### Assignment
Whenever a picture appears in the records, exclude it, and transcribe everything else exactly.

Top of Provided material

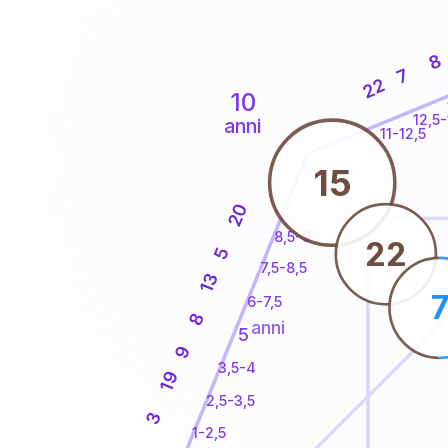
8
7
22
10
12,5-
anni
11-12,5
15
20
8,5-9
22
5
7,5-8,5
13
6-7,5
8
anni
5
9
3,5-4
19
2,5-3,5
3
1-2,5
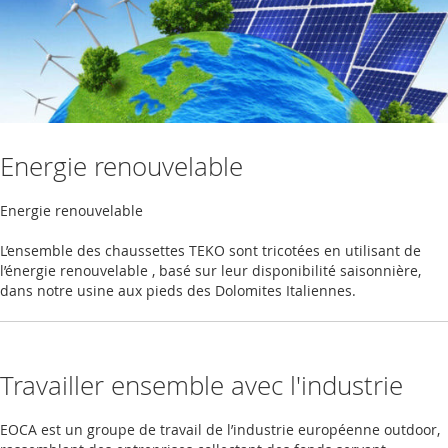
Energie renouvelable
Energie renouvelable
L’ensemble des chaussettes TEKO sont tricotées en utilisant de
l’énergie renouvelable , basé sur leur disponibilité saisonnière,
dans notre usine aux pieds des Dolomites Italiennes.
Travailler ensemble avec l'industrie
EOCA est un groupe de travail de l’industrie européenne outdoor,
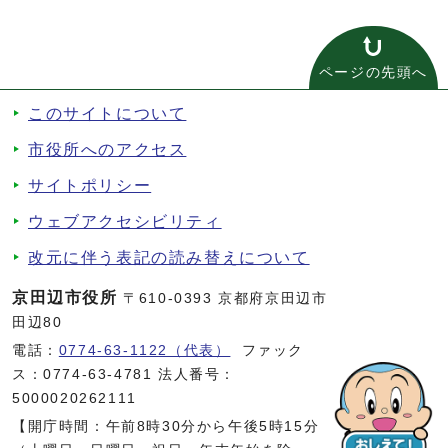
ページの先頭へ
このサイトについて
市役所へのアクセス
サイトポリシー
ウェブアクセシビリティ
改元に伴う表記の読み替えについて
京田辺市役所
〒610-0393 京都府京田辺市
田辺80
電話：
0774-63-1122（代表）
ファック
ス：0774-63-4781 法人番号：
5000020262111
【開庁時間：午前8時30分から午後5時15分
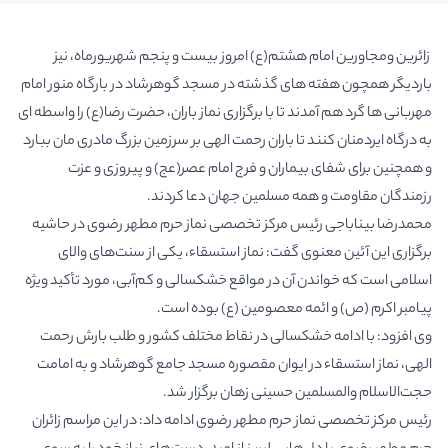
زائرین ومجاورین امام هشتم(ع) امروز بیست و پنجم شهریورماه، نیز
باردیگر همچون هفته های گذشته در مسجد گوهرشاد در بارگاه منور امام
مهربانی ها گرد هم آمدند تا با برگزاری نماز باران، حضرت رضا(ع) را واسطه ای
به درگاه ایردمنان کنند تا باران رحمت الهی بر سرزمین بزرگ مادری مان ببارد
و همچنین برای شفای بیماران و فرج امام عصر(عج) و پیروزی و عزت
رزمندگان مقاومت و همه مسلمین جهان دعا کردند.
محمدرضا بیناباجی رئیس مرکز تخصصی نماز حرم مطهر رضوی در حاشیه
برگزاری این آئین معنوی گفت: نماز استسقاء، یکی از سنت‌های والای
اسلامی است که خواندن آن در مواقع خشکسالی و کم‌آبی، مورد تأکید ویژه
پیامبر اکرم (ص) و ائمه معصومین (ع) بوده است.
وی افزود: با ادامه خشکسالی در نقاط مختلف کشور و طلب بارش رحمت
الهی، نماز استسقاء در ایوان مقصوره مسجد جامع گوهرشاد و به امامت
حجت‌الاسلام والمسلمین حسینی زهان برگزار شد.
رئیس مرکز تخصصی نماز حرم مطهر رضوی ادامه داد: در این مراسم زائران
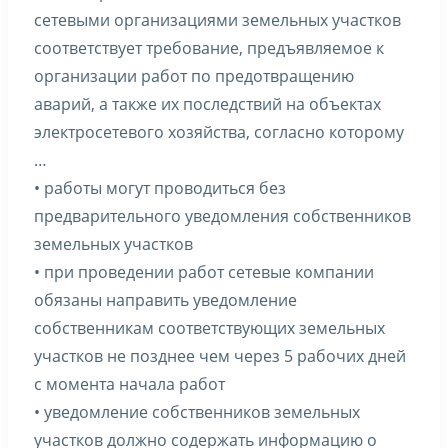
сетевыми организациями земельных участков
соответствует требование, предъявляемое к
организации работ по предотвращению
аварий, а также их последствий на объектах
электросетевого хозяйства, согласно которому
…
• работы могут проводиться без
предварительного уведомления собственников
земельных участков
• при проведении работ сетевые компании
обязаны направить уведомление
собственникам соответствующих земельных
участков не позднее чем через 5 рабочих дней
с момента начала работ
• уведомление собственников земельных
участков должно содержать информацию о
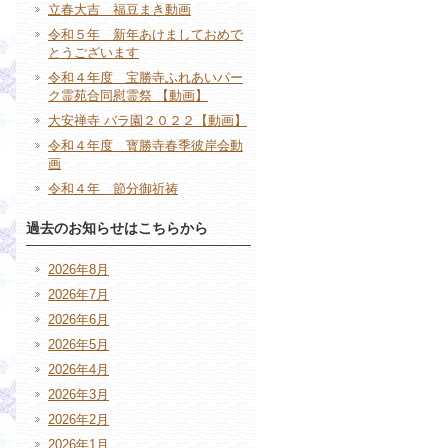
立春大吉 福豆まき動画
令和５年 新年あけましておめで
とうございます
令和４年度 宝勝寺ふれあいパー
ク霊苑合同慰霊祭 【動画】
大安禅寺 バラ園２０２２【動画】
令和４年度 寳勝寺春季彼岸会動
画
令和４年 節分御祈祷
過去のお知らせはこちらから
2026年8月
2026年7月
2026年6月
2026年5月
2026年4月
2026年3月
2026年2月
2026年1月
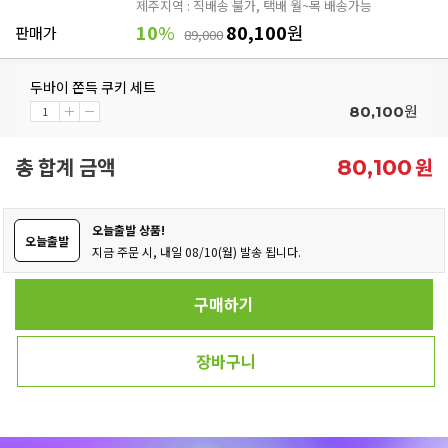
제주지역 : 직배송 불가, 택배 월~목 배송가능
10
%
80,100
원
판매가
89,000
두바이 쫀득 쿠키 세트
원
80,100
총 합계 금액
원
80,100
오늘출발 상품!
오늘출발
지금 주문 시, 내일 08/10(월) 발송 됩니다.
구매하기
장바구니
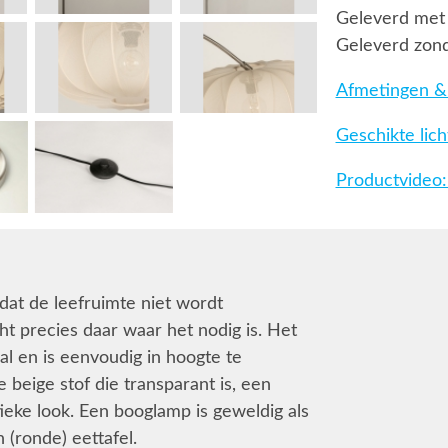
Geleverd met 
Geleverd zond
Afmetingen & 
Geschikte lic
Productvideo:
at de leefruimte niet wordt
ht precies daar waar het nodig is. Het
l en is eenvoudig in hoogte te
beige stof die transparant is, een
tieke look. Een booglamp is geweldig als
 (ronde) eettafel.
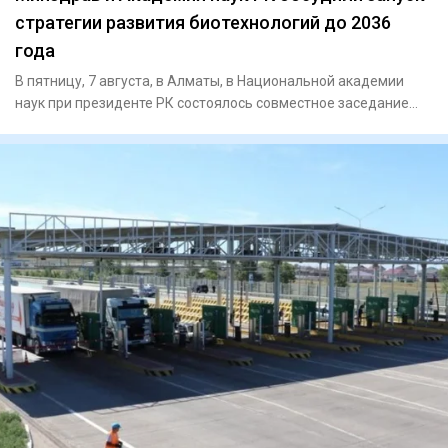
стратегии развития биотехнологий до 2036
года
В пятницу, 7 августа, в Алматы, в Национальной академии
наук при президенте РК состоялось совместное заседание
научно-т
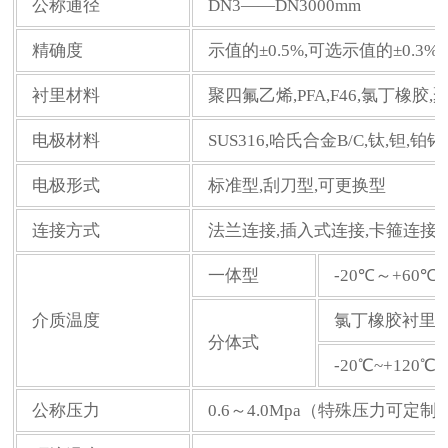
公称通径
DN3——DN3000mm
精确度
示值的±0.5%,可选示值的±0.3%或
衬里材料
聚四氟乙烯,PFA,F46,氯丁橡胶
电极材料
SUS316,哈氏合金B/C,钛,钽
电极形式
标准型,刮刀型,可更换型
连接方式
法兰连接,插入式连接,卡箍连接
一体型
-20℃～+60℃
介质温度
氯丁橡胶衬里
分体式
-20℃~+120℃
公称压力
0.6～4.0Mpa（特殊压力可定制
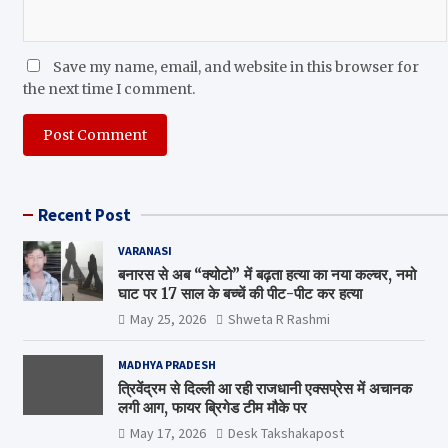
Save my name, email, and website in this browser for
the next time I comment.
Recent Post
VARANASI
बनारस से अब “क्योटो” में बढ़ता हत्या का नया कल्चर, नमो
घाट पर 17 साल के बच्चें की पीट-पीट कर हत्या
May 25, 2026
Shweta R Rashmi
MADHYA PRADESH
त्रिवेंद्रम से दिल्ली आ रही राजधानी एक्सप्रेस में अचानक
लगी आग, फायर ब्रिगेड टीम मौके पर
May 17, 2026
Desk Takshakapost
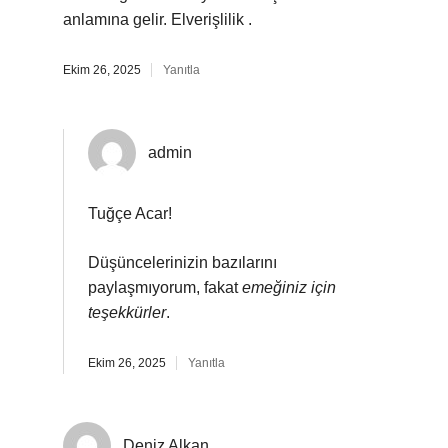
anlamına gelir. Elverişlilik .
Ekim 26, 2025
Yanıtla
admin
Tuğçe Acar!
Düşüncelerinizin bazılarını
paylaşmıyorum, fakat
emeğiniz için
teşekkürler
.
Ekim 26, 2025
Yanıtla
Deniz Alkan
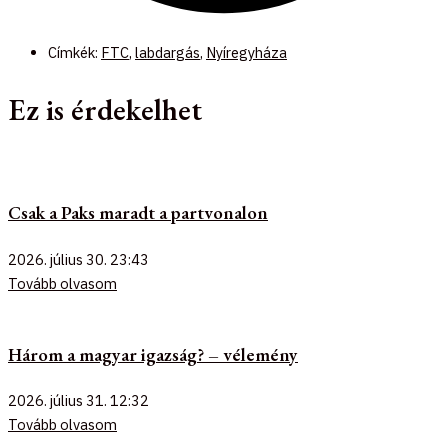
Címkék:
FTC
,
labdargás
,
Nyíregyháza
Ez is érdekelhet
Csak a Paks maradt a partvonalon
2026. július 30.
23:43
Tovább olvasom
Három a magyar igazság? – vélemény
2026. július 31.
12:32
Tovább olvasom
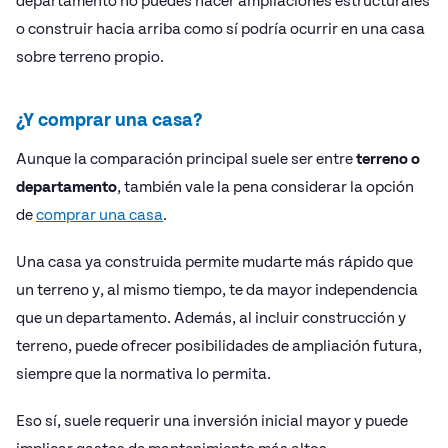
departamento no puedes hacer ampliaciones estructurales
o construir hacia arriba como sí podría ocurrir en una casa
sobre terreno propio.
¿Y comprar una casa?
Aunque la comparación principal suele ser entre
terreno o
departamento
, también vale la pena considerar la opción
de
comprar una casa
.
Una casa ya construida permite mudarte más rápido que
un terreno y, al mismo tiempo, te da mayor independencia
que un departamento. Además, al incluir construcción y
terreno, puede ofrecer posibilidades de ampliación futura,
siempre que la normativa lo permita.
Eso sí, suele requerir una inversión inicial mayor y puede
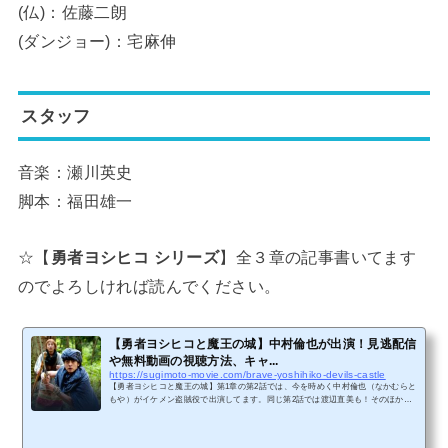
(仏)：佐藤二朗
(ダンジョー)：宅麻伸
スタッフ
音楽：瀬川英史
脚本：福田雄一
☆【
勇者ヨシヒコ シリーズ
】全３章の記事書いてます
のでよろしければ読んでください。
【勇者ヨシヒコと魔王の城】中村倫也が出演！見逃配信
や無料動画の視聴方法、キャ...
https://sugimoto-movie.com/brave-yoshihiko-devils-castle
【勇者ヨシヒコと魔王の城】第1章の第2話では、今を時めく中村倫也（なかむらと
もや）がイケメン盗賊役で出演してます。同じ第2話では渡辺直美も！そのほかに
も多彩な出演者が出ているという新たな発見ができます。【勇者ヨシヒコと魔王の
城】（2011年放送）の感想と評価、みどころ、あらすじ、キャスト、スタッフ、見
逃し配信や無料でフル動画を視聴する方法について解説します。【勇者ヨシヒコ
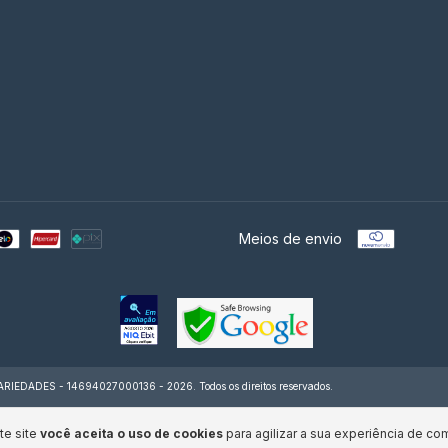
Meios de envio
DADES - 14694027000136 - 2026. Todos os direitos reservados.
te site
você aceita o uso de cookies
para agilizar a sua experiência de co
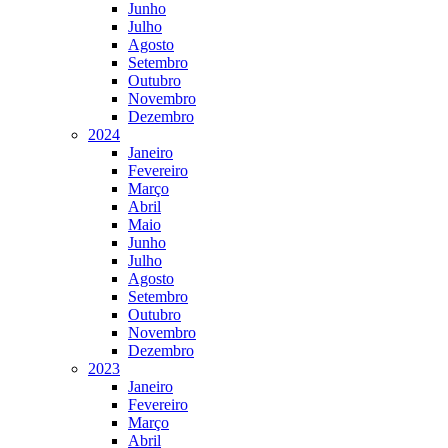
Junho
Julho
Agosto
Setembro
Outubro
Novembro
Dezembro
2024
Janeiro
Fevereiro
Março
Abril
Maio
Junho
Julho
Agosto
Setembro
Outubro
Novembro
Dezembro
2023
Janeiro
Fevereiro
Março
Abril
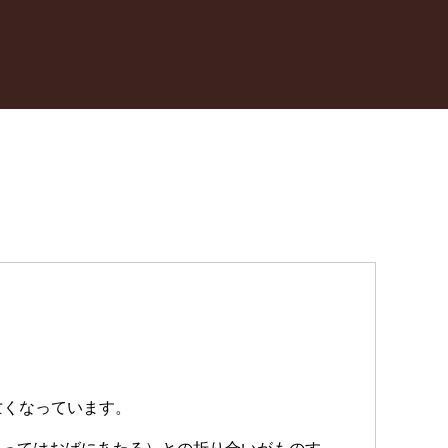
亡くなっています。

Bottom of Provided material

### Solution to the exercise
8
7
22
10
12,5-
anni
11-12,5
15
20
8,5-9
22
5
7,5-8,5
13
6-7,5
8
anni
5
9
3,5-4
19
2,5-3,5
3
1-2,5
Energie renouvelable
Energie renouvelable
L’ensemble des chaussettes TEKO sont tricotées en utilisant de
l’énergie renouvelable , basé sur leur disponibilité saisonnière,
dans notre usine aux pieds des Dolomites Italiennes.
Travailler ensemble avec l'industrie
EOCA est un groupe de travail de l’industrie européenne outdoor,
ページの先頭へ
このサイトについて
市役所へのアクセス
サイトポリシー
ウェブアクセシビリティ
改元に伴う表記の読み替えについて
京田辺市役所
〒610-0393 京都府京田辺市
田辺80
電話：
0774-63-1122（代表）
ファック
ス：0774-63-4781 法人番号：
5000020262111
【開庁時間：午前8時30分から午後5時15分
زائرین ومجاورین امام هشتم(ع) امروز بیست و پنجم شهریورماه، نیز
باردیگر همچون هفته های گذشته در مسجد گوهرشاد در بارگاه منور امام
مهربانی ها گرد هم آمدند تا با برگزاری نماز باران، حضرت رضا(ع) را واسطه ای
به درگاه ایردمنان کنند تا باران رحمت الهی بر سرزمین بزرگ مادری مان ببارد
و همچنین برای شفای بیماران و فرج امام عصر(عج) و پیروزی و عزت
رزمندگان مقاومت و همه مسلمین جهان دعا کردند.
محمدرضا بیناباجی رئیس مرکز تخصصی نماز حرم مطهر رضوی در حاشیه
برگزاری این آئین معنوی گفت: نماز استسقاء، یکی از سنت‌های والای
اسلامی است که خواندن آن در مواقع خشکسالی و کم‌آبی، مورد تأکید ویژه
پیامبر اکرم (ص) و ائمه معصومین (ع) بوده است.
وی افزود: با ادامه خشکسالی در نقاط مختلف کشور و طلب بارش رحمت
الهی، نماز استسقاء در ایوان مقصوره مسجد جامع گوهرشاد و به امامت
حجت‌الاسلام والمسلمین حسینی زهان برگزار شد.
رئیس مرکز تخصصی نماز حرم مطهر رضوی ادامه داد: در این مراسم زائران
сетевыми организациями земельных участков
соответствует требование, предъявляемое к
организации работ по предотвращению
аварий, а также их последствий на объектах
электросетевого хозяйства, согласно которому
…
• работы могут проводиться без
предварительного уведомления собственников
земельных участков
• при проведении работ сетевые компании
обязаны направить уведомление
собственникам соответствующих земельных
участков не позднее чем через 5 рабочих дней
с момента начала работ
• уведомление собственников земельных
участков должно содержать информацию о
立春大吉 福豆まき動画
令和５年 新年あけましておめで
とうございます
令和４年度 宝勝寺ふれあいパー
ク霊苑合同慰霊祭 【動画】
大安禅寺 バラ園２０２２【動画】
令和４年度 寳勝寺春季彼岸会動
画
令和４年 節分御祈祷
過去のお知らせはこちらから
2026年8月
2026年7月
2026年6月
2026年5月
2026年4月
2026年3月
2026年2月
2026年1月
제주지역 : 직배송 불가, 택배 월~목 배송가능
10
%
80,100
원
판매가
89,000
두바이 쫀득 쿠키 세트
원
80,100
총 합계 금액
원
80,100
오늘출발 상품!
오늘출발
지금 주문 시, 내일 08/10(월) 발송 됩니다.
구매하기
장바구니
Geleverd met 
Geleverd zond
Afmetingen & 
Geschikte lic
Productvideo:
at de leefruimte niet wordt
ht precies daar waar het nodig is. Het
l en is eenvoudig in hoogte te
beige stof die transparant is, een
tieke look. Een booglamp is geweldig als
 (ronde) eettafel.
стратегии развития биотехнологий до 2036
года
В пятницу, 7 августа, в Алматы, в Национальной академии
наук при президенте РК состоялось совместное заседание
научно-т
公称通径
DN3——DN3000mm
精确度
示值的±0.5%,可选示值的±0.3%或
衬里材料
聚四氟乙烯,PFA,F46,氯丁橡胶
电极材料
SUS316,哈氏合金B/C,钛,钽
电极形式
标准型,刮刀型,可更换型
连接方式
法兰连接,插入式连接,卡箍连接
一体型
-20℃～+60℃
介质温度
氯丁橡胶衬里
分体式
-20℃~+120℃
公称压力
0.6～4.0Mpa（特殊压力可定制
Save my name, email, and website in this browser for
the next time I comment.
Recent Post
VARANASI
बनारस से अब “क्योटो” में बढ़ता हत्या का नया कल्चर, नमो
घाट पर 17 साल के बच्चें की पीट-पीट कर हत्या
May 25, 2026
Shweta R Rashmi
MADHYA PRADESH
त्रिवेंद्रम से दिल्ली आ रही राजधानी एक्सप्रेस में अचानक
लगी आग, फायर ब्रिगेड टीम मौके पर
May 17, 2026
Desk Takshakapost
anlamına gelir. Elverişlilik .
Ekim 26, 2025
Yanıtla
admin
Tuğçe Acar!
Düşüncelerinizin bazılarını
paylaşmıyorum, fakat
emeğiniz için
teşekkürler
.
Ekim 26, 2025
Yanıtla
Deniz Alkan
Címkék:
FTC
,
labdargás
,
Nyíregyháza
Ez is érdekelhet
Csak a Paks maradt a partvonalon
2026. július 30.
23:43
Tovább olvasom
Három a magyar igazság? – vélemény
2026. július 31.
12:32
Tovább olvasom
departamento no puedes hacer ampliaciones estructurales
o construir hacia arriba como sí podría ocurrir en una casa
sobre terreno propio.
¿Y comprar una casa?
Aunque la comparación principal suele ser entre
terreno o
departamento
, también vale la pena considerar la opción
de
comprar una casa
.
Una casa ya construida permite mudarte más rápido que
un terreno y, al mismo tiempo, te da mayor independencia
que un departamento. Además, al incluir construcción y
terreno, puede ofrecer posibilidades de ampliación futura,
siempre que la normativa lo permita.
Eso sí, suele requerir una inversión inicial mayor y puede
(仏)：佐藤二朗
(ダンジョー)：宅麻伸
スタッフ
音楽：瀬川英史
脚本：福田雄一
☆【
勇者ヨシヒコ シリーズ
】全３章の記事書いてます
のでよろしければ読んでください。
【勇者ヨシヒコと魔王の城】中村倫也が出演！見逃配信
や無料動画の視聴方法、キャ...
https://sugimoto-movie.com/brave-yoshihiko-devils-castle
【勇者ヨシヒコと魔王の城】第1章の第2話では、今を時めく中村倫也（なかむらと
もや）がイケメン盗賊役で出演してます。同じ第2話では渡辺直美も！そのほかに
も多彩な出演者が出ているという新たな発見ができます。【勇者ヨシヒコと魔王の
城】（2011年放送）の感想と評価、みどころ、あらすじ、キャスト、スタッフ、見
逃し配信や無料でフル動画を視聴する方法について解説します。【勇者ヨシヒコ
Meios de envio
DADES - 14694027000136 - 2026. Todos os direitos reservados.
te site
você aceita o uso de cookies
para agilizar a sua experiência de co
Junho
Julho
Agosto
Setembro
Outubro
Novembro
Dezembro
2024
Janeiro
Fevereiro
Março
Abril
Maio
Junho
Julho
Agosto
Setembro
Outubro
Novembro
Dezembro
2023
Janeiro
Fevereiro
Março
Abril
亡くなっています。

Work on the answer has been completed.